# Work item
All lines from the one containing "LOCALIZAÇÃO" through the final line of the records below should be reproduced exactly, with the pictures left out.
Records to use: Begin
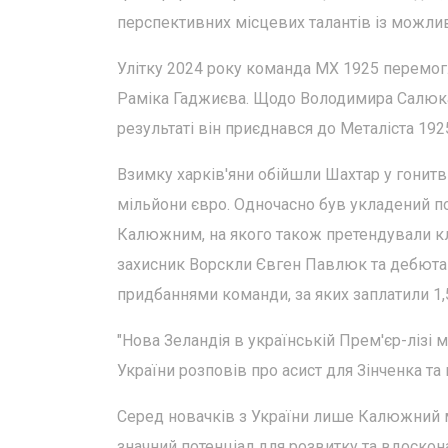
перспективних місцевих талантів із можли
Улітку 2024 року команда МХ 1925 перемогл
Раміка Гаджиєва. Щодо Володимира Салюка,
результаті він приєднався до Металіста 192
Взимку харків'яни обійшли Шахтар у гонит
мільйони євро. Одночасно був укладений п
Калюжним, на якого також претендували клуб
захисник Ворскли Євген Павлюк та дебюта
придбаннями команди, за яких заплатили 1,
"Нова Зеландія в українській Прем'єр-лізі м
України розповів про асист для Зінченка та
Серед новачків з України лише Калюжний ма
значний потенціал для розвитку та вдоскона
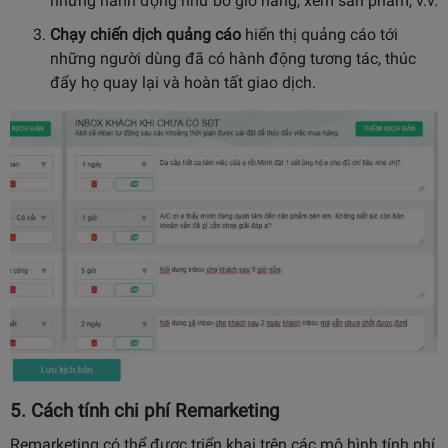
những hành động như bỏ giỏ hàng, xem sản phẩm, v.v.
Chạy chiến dịch quảng cáo
hiển thị quảng cáo tới
những người dùng đã có hành động tương tác, thúc
đẩy họ quay lại và hoàn tất giao dịch.
5. Cách tính chi phí Remarketing
Remarketing có thể được triển khai trên các mô hình tính phí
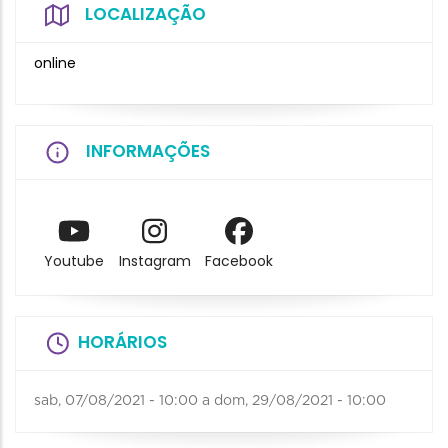
LOCALIZAÇÃO
online
INFORMAÇÕES
Youtube
Instagram
Facebook
HORÁRIOS
sab, 07/08/2021 - 10:00
a
dom, 29/08/2021 - 10:00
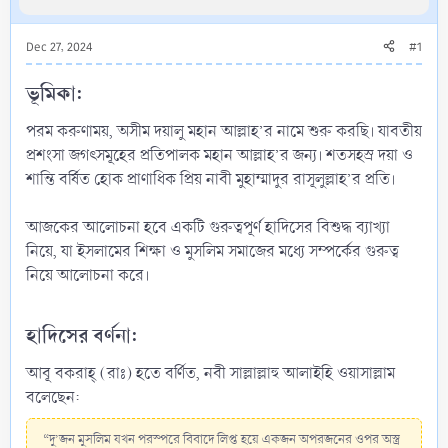
Dec 27, 2024
#1
ভূমিকা:​
পরম করুণাময়, অসীম দয়ালু মহান আল্লাহ’র নামে শুরু করছি। যাবতীয়
প্রশংসা জগৎসমূহের প্রতিপালক মহান আল্লাহ’র জন্য। শতসহস্র দয়া ও
শান্তি বর্ষিত হোক প্রাণাধিক প্রিয় নাবী মুহাম্মাদুর রাসূলুল্লাহ’র প্রতি।
আজকের আলোচনা হবে একটি গুরুত্বপূর্ণ হাদিসের বিশুদ্ধ ব্যাখ্যা
নিয়ে, যা ইসলামের শিক্ষা ও মুসলিম সমাজের মধ্যে সম্পর্কের গুরুত্ব
নিয়ে আলোচনা করে।
হাদিসের বর্ণনা:​
আবূ বকরাহ্ (রাঃ) হতে বর্ণিত, নবী সাল্লাল্লাহু আলাইহি ওয়াসাল্লাম
বলেছেন:
“দু’জন মুসলিম যখন পরস্পরে বিবাদে লিপ্ত হয়ে একজন অপরজনের ওপর অস্ত্র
Records to use: End
# Solution
LOCALIZAÇÃO
online
INFORMAÇÕES
Youtube
Instagram
Facebook
HORÁRIOS
sab, 07/08/2021 - 10:00
a
dom, 29/08/2021 - 10:00
Dec 27, 2024
#1
ভূমিকা:​
পরম করুণাময়, অসীম দয়ালু মহান আল্লাহ’র নামে শুরু করছি। যাবতীয়
প্রশংসা জগৎসমূহের প্রতিপালক মহান আল্লাহ’র জন্য। শতসহস্র দয়া ও
শান্তি বর্ষিত হোক প্রাণাধিক প্রিয় নাবী মুহাম্মাদুর রাসূলুল্লাহ’র প্রতি।
আজকের আলোচনা হবে একটি গুরুত্বপূর্ণ হাদিসের বিশুদ্ধ ব্যাখ্যা
নিয়ে, যা ইসলামের শিক্ষা ও মুসলিম সমাজের মধ্যে সম্পর্কের গুরুত্ব
নিয়ে আলোচনা করে।
হাদিসের বর্ণনা:​
আবূ বকরাহ্ (রাঃ) হতে বর্ণিত, নবী সাল্লাল্লাহু আলাইহি ওয়াসাল্লাম
বলেছেন:
“দু’জন মুসলিম যখন পরস্পরে বিবাদে লিপ্ত হয়ে একজন অপরজনের ওপর অস্ত্র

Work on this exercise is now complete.